--- Available data Enclosed Below ---
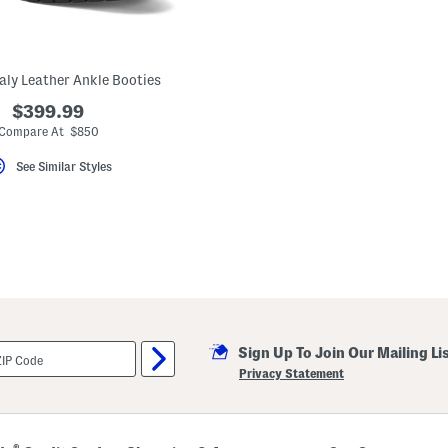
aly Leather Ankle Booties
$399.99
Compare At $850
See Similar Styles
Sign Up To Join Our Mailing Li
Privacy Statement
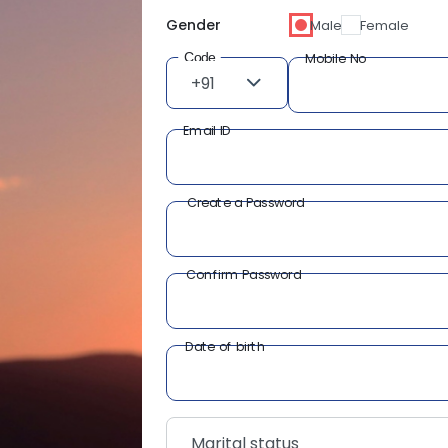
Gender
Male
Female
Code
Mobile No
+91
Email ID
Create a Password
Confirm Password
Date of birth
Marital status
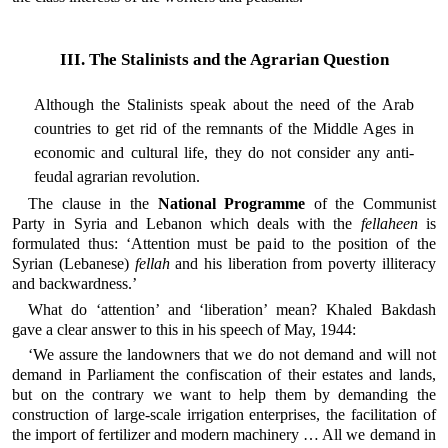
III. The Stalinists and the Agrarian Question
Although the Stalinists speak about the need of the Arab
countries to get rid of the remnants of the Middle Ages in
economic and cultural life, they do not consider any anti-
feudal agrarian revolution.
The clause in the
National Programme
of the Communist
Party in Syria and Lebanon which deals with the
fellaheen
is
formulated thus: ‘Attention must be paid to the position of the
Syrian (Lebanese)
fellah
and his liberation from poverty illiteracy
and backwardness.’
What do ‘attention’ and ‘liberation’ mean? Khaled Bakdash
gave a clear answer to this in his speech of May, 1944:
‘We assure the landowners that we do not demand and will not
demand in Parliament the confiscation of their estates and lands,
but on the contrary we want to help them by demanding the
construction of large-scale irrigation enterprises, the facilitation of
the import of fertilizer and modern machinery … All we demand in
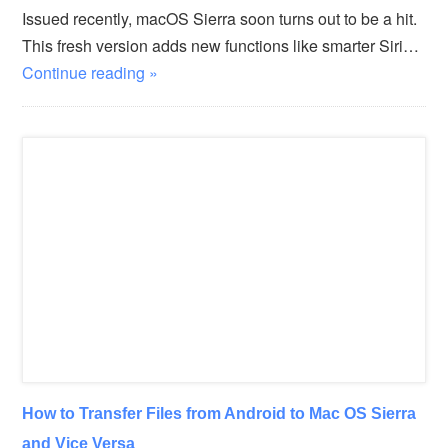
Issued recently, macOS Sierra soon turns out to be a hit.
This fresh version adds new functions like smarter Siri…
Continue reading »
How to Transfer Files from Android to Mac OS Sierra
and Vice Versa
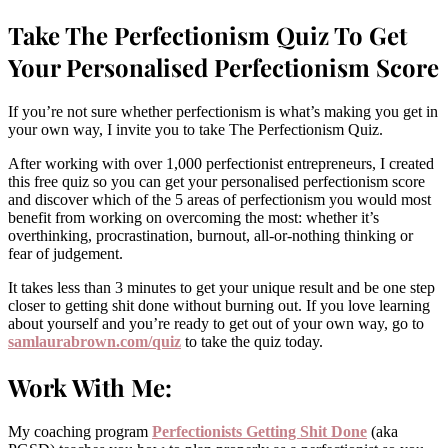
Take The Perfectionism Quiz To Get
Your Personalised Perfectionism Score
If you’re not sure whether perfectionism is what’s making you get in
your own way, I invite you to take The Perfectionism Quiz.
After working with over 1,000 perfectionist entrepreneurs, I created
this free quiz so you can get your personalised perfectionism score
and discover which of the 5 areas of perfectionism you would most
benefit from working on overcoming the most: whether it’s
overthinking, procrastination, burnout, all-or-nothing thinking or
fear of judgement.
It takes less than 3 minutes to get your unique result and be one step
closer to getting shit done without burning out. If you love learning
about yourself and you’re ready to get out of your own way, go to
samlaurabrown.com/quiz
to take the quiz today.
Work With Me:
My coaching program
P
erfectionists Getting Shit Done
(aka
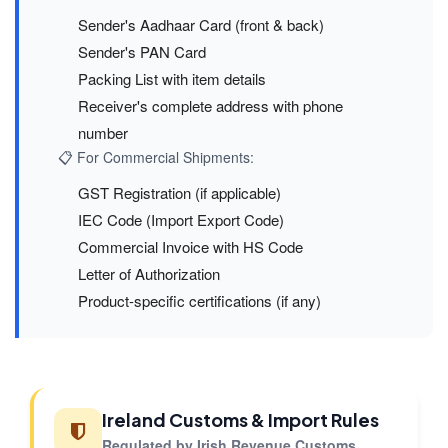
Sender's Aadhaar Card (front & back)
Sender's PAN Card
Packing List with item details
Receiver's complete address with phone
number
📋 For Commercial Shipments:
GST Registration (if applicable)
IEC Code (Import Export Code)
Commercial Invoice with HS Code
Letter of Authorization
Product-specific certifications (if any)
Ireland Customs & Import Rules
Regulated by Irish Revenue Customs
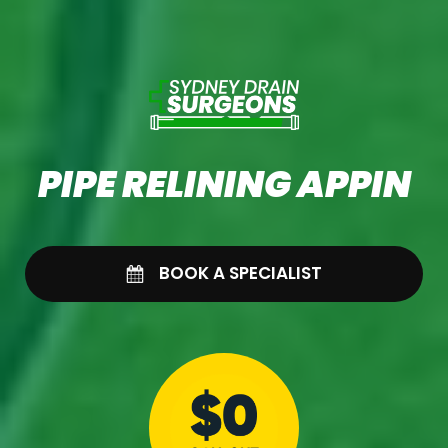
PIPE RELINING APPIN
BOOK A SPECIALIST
--- End of Enclosed Available data ---
Repeat verbatim the lines between the start of the data and the line containing "feudal agrarian revolution.", both ends included, omitting all pictures.

aly Leather Ankle Booties
$399.99
Compare At $850
See Similar Styles
Sign Up To Join Our Mailing Li
Privacy Statement
Gender
Male
Female
Code
Mobile No
+91
Email ID
Create a Password
Confirm Password
Date of birth
Marital status
III. The Stalinists and the Agrarian Question
Although the Stalinists speak about the need of the Arab
countries to get rid of the remnants of the Middle Ages in
economic and cultural life, they do not consider any anti-
feudal agrarian revolution.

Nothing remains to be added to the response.